Given records
>>>

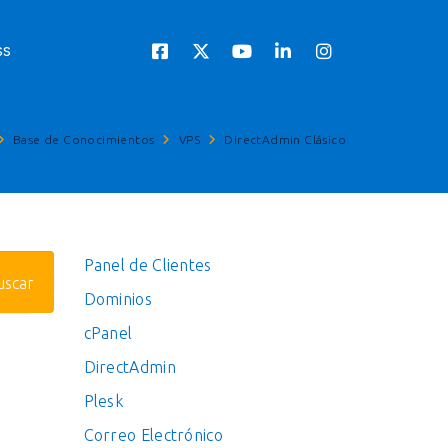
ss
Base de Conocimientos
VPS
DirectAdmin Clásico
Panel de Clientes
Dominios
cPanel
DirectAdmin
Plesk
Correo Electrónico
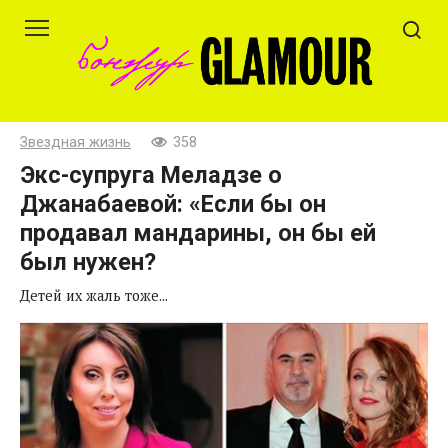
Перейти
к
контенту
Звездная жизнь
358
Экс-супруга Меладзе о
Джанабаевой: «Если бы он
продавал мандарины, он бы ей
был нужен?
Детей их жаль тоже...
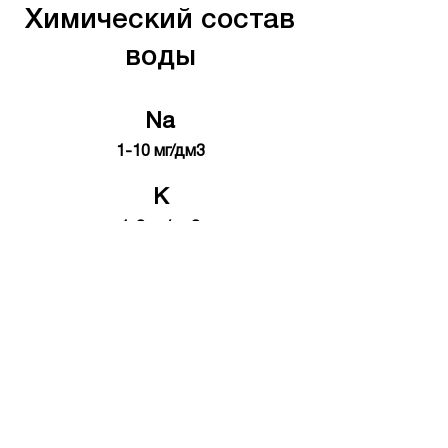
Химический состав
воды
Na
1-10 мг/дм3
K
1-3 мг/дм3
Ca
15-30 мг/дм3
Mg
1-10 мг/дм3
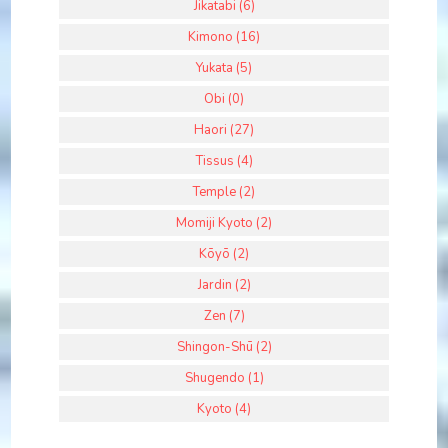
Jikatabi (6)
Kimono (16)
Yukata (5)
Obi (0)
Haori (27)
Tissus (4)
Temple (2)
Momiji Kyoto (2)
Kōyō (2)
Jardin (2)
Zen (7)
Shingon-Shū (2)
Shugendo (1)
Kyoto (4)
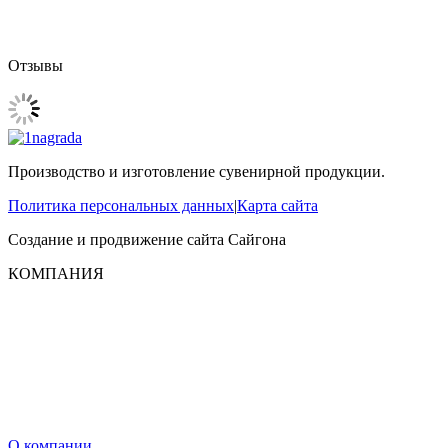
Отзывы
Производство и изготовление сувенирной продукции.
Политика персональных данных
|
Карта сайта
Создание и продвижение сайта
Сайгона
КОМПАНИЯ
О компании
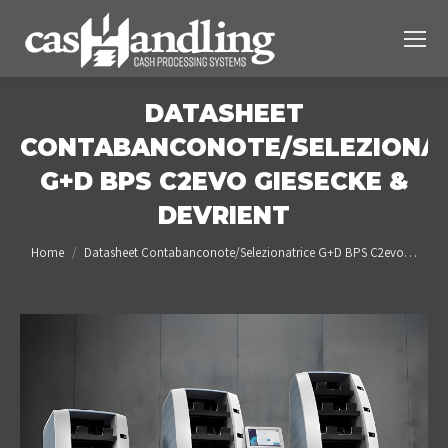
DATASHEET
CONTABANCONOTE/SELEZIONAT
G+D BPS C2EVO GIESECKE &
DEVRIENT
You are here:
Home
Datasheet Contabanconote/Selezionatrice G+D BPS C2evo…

<<<

Exercise aim
Report the number of lines in the listing that hold the string "сайта", and nothing else.

Reply to the exercise
2